#### PROBLEM STATEMENT
Up to the line containing "comportamento durante la", nothing is kept; from that line through the end of the data below, output every line exactly.

**** MATERIAL FOR THIS EXERCISE ****

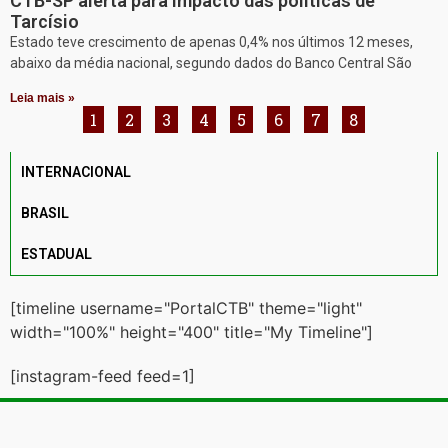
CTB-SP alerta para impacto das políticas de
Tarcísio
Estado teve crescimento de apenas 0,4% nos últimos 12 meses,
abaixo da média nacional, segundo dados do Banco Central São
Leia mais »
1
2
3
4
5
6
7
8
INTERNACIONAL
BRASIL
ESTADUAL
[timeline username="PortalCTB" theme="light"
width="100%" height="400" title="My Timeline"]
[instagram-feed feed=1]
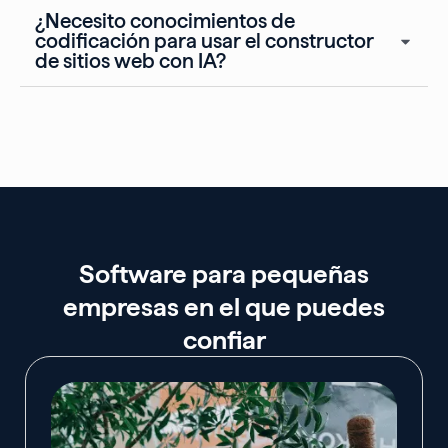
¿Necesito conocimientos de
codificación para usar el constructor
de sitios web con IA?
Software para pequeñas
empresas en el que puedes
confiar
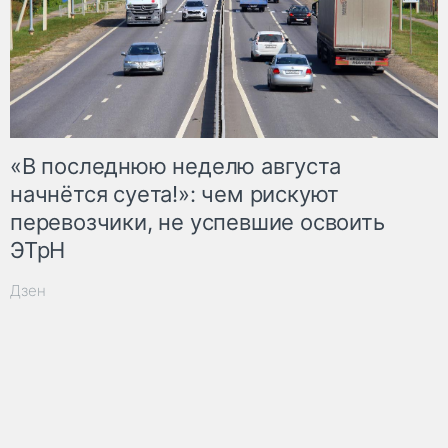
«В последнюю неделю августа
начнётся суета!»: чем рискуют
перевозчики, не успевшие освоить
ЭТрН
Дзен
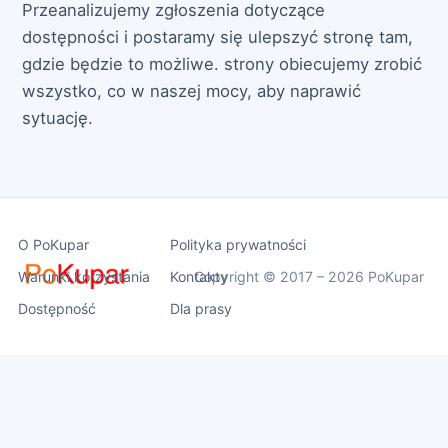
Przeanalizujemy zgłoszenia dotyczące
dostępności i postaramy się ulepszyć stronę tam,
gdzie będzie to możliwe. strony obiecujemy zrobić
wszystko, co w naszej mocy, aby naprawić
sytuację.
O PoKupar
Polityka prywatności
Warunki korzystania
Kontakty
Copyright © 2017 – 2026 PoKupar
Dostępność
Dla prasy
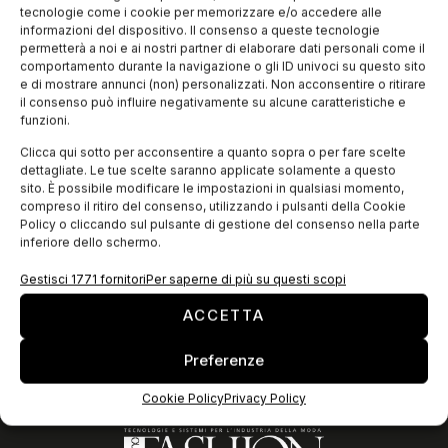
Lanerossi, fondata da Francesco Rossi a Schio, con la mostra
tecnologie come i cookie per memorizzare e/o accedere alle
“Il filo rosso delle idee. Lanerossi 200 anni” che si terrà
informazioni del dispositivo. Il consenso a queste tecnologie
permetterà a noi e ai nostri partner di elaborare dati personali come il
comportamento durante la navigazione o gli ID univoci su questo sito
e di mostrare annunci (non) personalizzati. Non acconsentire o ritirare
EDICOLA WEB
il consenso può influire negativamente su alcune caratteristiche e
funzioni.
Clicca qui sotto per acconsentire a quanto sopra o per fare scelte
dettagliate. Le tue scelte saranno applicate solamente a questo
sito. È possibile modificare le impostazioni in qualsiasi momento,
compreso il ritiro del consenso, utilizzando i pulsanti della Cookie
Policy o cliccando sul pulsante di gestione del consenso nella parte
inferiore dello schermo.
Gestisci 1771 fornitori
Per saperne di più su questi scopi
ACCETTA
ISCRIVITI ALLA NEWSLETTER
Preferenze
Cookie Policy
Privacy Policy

****

#### RESPONSE TO THIS TASK
comportamento durante la navigazione o gli ID univoci su questo sito
e di mostrare annunci (non) personalizzati. Non acconsentire o ritirare
EDICOLA WEB
il consenso può influire negativamente su alcune caratteristiche e
funzioni.
Clicca qui sotto per acconsentire a quanto sopra o per fare scelte
dettagliate. Le tue scelte saranno applicate solamente a questo
sito. È possibile modificare le impostazioni in qualsiasi momento,
compreso il ritiro del consenso, utilizzando i pulsanti della Cookie
Policy o cliccando sul pulsante di gestione del consenso nella parte
inferiore dello schermo.
Gestisci 1771 fornitori
Per saperne di più su questi scopi
ACCETTA
ISCRIVITI ALLA NEWSLETTER
Preferenze
Cookie Policy
Privacy Policy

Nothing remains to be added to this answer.